Is my throat abnormally suggestible?
January 26, 2006 7:29 PM   Subscribe

Why is it that I feel nauseated when I hear other people rattle their phlegm (you know, that pre-loogie sound), but my own throat feels somehow "better" when I hear someone else clearing his?
posted by kittyprecious to Health & Fitness (8 answers total)
 
Because you know what foul gunk they are trying to dislodge from their lungs and it paints a horrible image in your mind?

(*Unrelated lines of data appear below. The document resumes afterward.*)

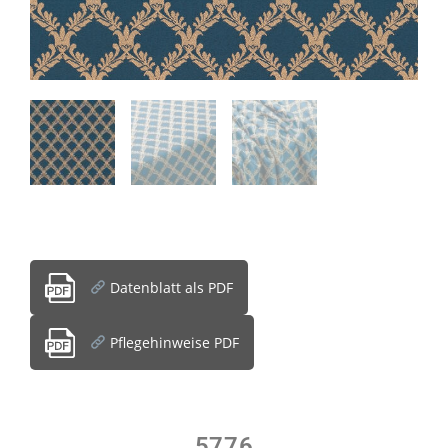
Datenblatt als PDF
Pflegehinweise PDF
5776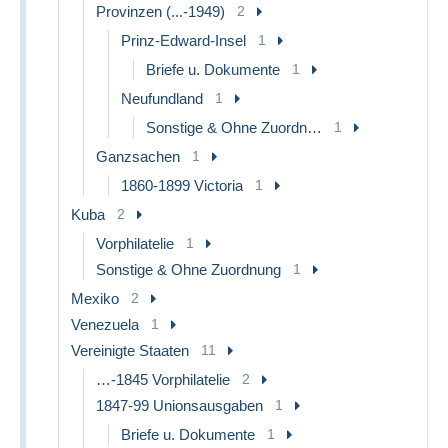
Provinzen (...-1949)
2
Prinz-Edward-Insel
1
Briefe u. Dokumente
1
Neufundland
1
Sonstige & Ohne Zuordnung
1
Ganzsachen
1
1860-1899 Victoria
1
Kuba
2
Vorphilatelie
1
Sonstige & Ohne Zuordnung
1
Mexiko
2
Venezuela
1
Vereinigte Staaten
11
…-1845 Vorphilatelie
2
1847-99 Unionsausgaben
1
Briefe u. Dokumente
1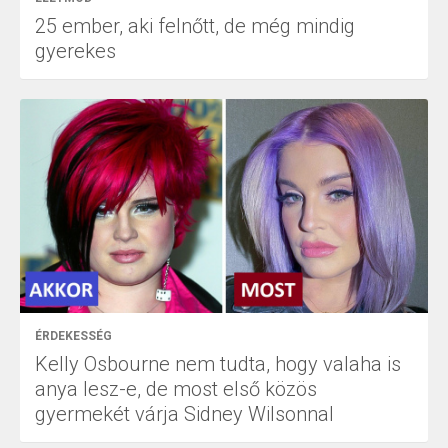
25 ember, aki felnőtt, de még mindig
gyerekes
ÉRDEKESSÉG
Kelly Osbourne nem tudta, hogy valaha is
anya lesz-e, de most első közös
gyermekét várja Sidney Wilsonnal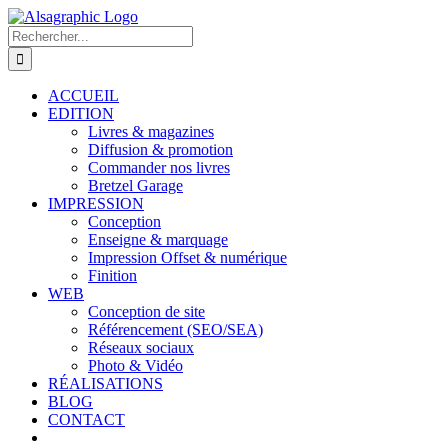
Passer
au
Rechercher:
contenu
ACCUEIL
EDITION
Livres & magazines
Diffusion & promotion
Commander nos livres
Bretzel Garage
IMPRESSION
Conception
Enseigne & marquage
Impression Offset & numérique
Finition
WEB
Conception de site
Référencement (SEO/SEA)
Réseaux sociaux
Photo & Vidéo
RÉALISATIONS
BLOG
CONTACT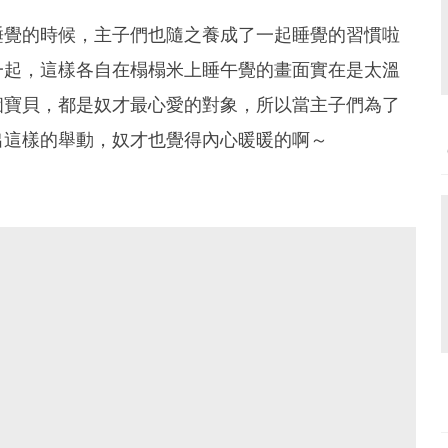
睡覺的時候，主子們也隨之養成了一起睡覺的習慣啦
一起，這樣各自在榻榻米上睡午覺的畫面實在是太溫
個寶貝，都是奴才最心愛的對象，所以當主子們為了
出這樣的舉動，奴才也覺得內心暖暖的啊～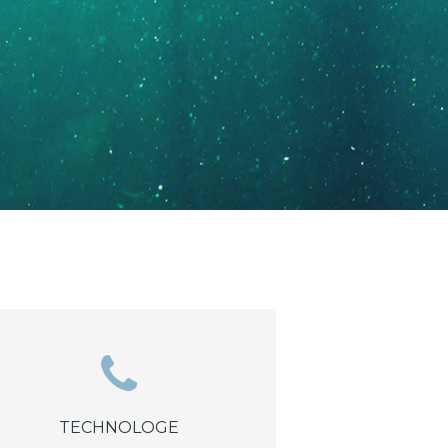
TECHNOLOGE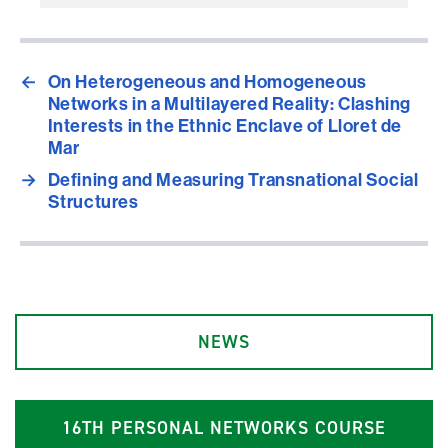
←
On Heterogeneous and Homogeneous
Networks in a Multilayered Reality: Clashing
Interests in the Ethnic Enclave of Lloret de
Mar
→
Defining and Measuring Transnational Social
Structures
NEWS
1
6
TH PERSONAL NETWORKS COURSE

I used to work with this guy who would stand there and talk to you, all the time this phlegm/drainage would plug up his throat. He sounded like he was talking to you while gargling. It was disgusting as hell but the guy seemed oblivious to it.

Maybe that's the key? If you're the one dealing with the crud, it somehow seems automatic? If you can do nothing but sit there and experience someone else turning their lungs inside-out, it becomes slow torture.
posted by Thorzdad at 8:31 PM on January 26, 2006


If you're abnormal, then I'm right there with you. I might even be more suggestible.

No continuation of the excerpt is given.